Vancouver city councillor Kerry Jang understands where Fung is coming from.
“The whole point is getting them [addicts] to somebody who can do something, whether you commit them or send them to a place where they can be properly triaged,” Jang, a UBC professor of psychiatry, told the Straight in a phone interview.
That’s why the VPD has been calling for an urgent-response centre where officers can drop off people with addictions and mental-health issues, according to Jang. He noted that health authorities and many nonprofits support this measure.
He acknowledged that forced treatment will invite questions about civil liberties. “However, again, it’s a definition of addiction,” Jang said. “Are they [addicts] able to make a judgment?”
Dr. Evan Wood is an expert on issues related to addiction. He’s a principal investigator with the Urban Health Research Initiative, a program of the B.C. Centre for Excellence in HIV/AIDS.
“I wholeheartedly agree we need to dramatically expand access to addiction treatment,” Wood told the Straight in a phone interview. “But we clearly need to ensure we are investing limited tax dollars into evidence-based interventions rather than approaches that are proven ineffective and increasingly being condemned by international bodies.”
Wood was referring to a joint statement made by 12 United Nations entities in March against compulsory drug detention and rehabilitation. “The deprivation of liberty without due process is an unacceptable violation of internationally recognised human-rights standards,” the statement reads in part.
Downtown Eastside activist Ann Livingston doesn’t buy Fung’s idea. The long-time volunteer with the Vancouver Area Network of Drug Users noted that there aren’t sufficient spaces for people who want to go in for treatment in the first place.
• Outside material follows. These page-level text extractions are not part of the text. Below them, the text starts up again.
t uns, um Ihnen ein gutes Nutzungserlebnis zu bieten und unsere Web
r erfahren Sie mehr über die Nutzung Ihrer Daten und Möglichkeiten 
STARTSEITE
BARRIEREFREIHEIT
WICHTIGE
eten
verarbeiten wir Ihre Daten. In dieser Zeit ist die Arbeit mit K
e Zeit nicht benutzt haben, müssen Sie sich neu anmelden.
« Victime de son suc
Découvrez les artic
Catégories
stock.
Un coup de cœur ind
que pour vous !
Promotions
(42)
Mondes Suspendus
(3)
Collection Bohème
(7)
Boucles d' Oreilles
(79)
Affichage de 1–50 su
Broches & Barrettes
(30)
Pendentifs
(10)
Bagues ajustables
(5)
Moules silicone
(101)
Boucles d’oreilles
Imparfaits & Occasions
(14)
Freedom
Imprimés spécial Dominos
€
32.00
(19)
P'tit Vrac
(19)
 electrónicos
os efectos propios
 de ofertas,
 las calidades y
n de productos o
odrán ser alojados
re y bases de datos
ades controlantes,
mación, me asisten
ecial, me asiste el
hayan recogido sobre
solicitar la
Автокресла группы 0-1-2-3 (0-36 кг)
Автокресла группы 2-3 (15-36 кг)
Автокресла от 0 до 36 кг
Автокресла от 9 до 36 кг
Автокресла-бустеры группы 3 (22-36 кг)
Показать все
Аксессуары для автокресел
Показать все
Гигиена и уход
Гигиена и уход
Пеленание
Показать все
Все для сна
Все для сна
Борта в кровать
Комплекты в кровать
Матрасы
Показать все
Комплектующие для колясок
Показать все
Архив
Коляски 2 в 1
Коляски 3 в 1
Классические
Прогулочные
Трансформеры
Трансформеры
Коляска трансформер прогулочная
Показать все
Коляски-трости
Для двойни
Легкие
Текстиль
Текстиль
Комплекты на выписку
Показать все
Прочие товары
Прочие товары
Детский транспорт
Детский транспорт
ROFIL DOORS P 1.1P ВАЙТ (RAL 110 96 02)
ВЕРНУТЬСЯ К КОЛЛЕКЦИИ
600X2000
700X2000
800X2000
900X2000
“If the only way you can get to treatment is to get arrested because there simply isn’t enough voluntary treatment anyway, that is bizarre,” Livingston told the Straight by phone.
Fung admitted that some people might be offended by his ideas, but he said his goal is to provoke a discussion.
He even suggested that society is “complicit” about the cycle of addiction in the Downtown Eastside. “We have a guilty conscience,” he said. “Why do you think so many people come down here during Christmas to give out sandwiches to all the poor homeless? They’re not making their lives any better, but they’re making themselves feel better. So who are you helping? You or them?”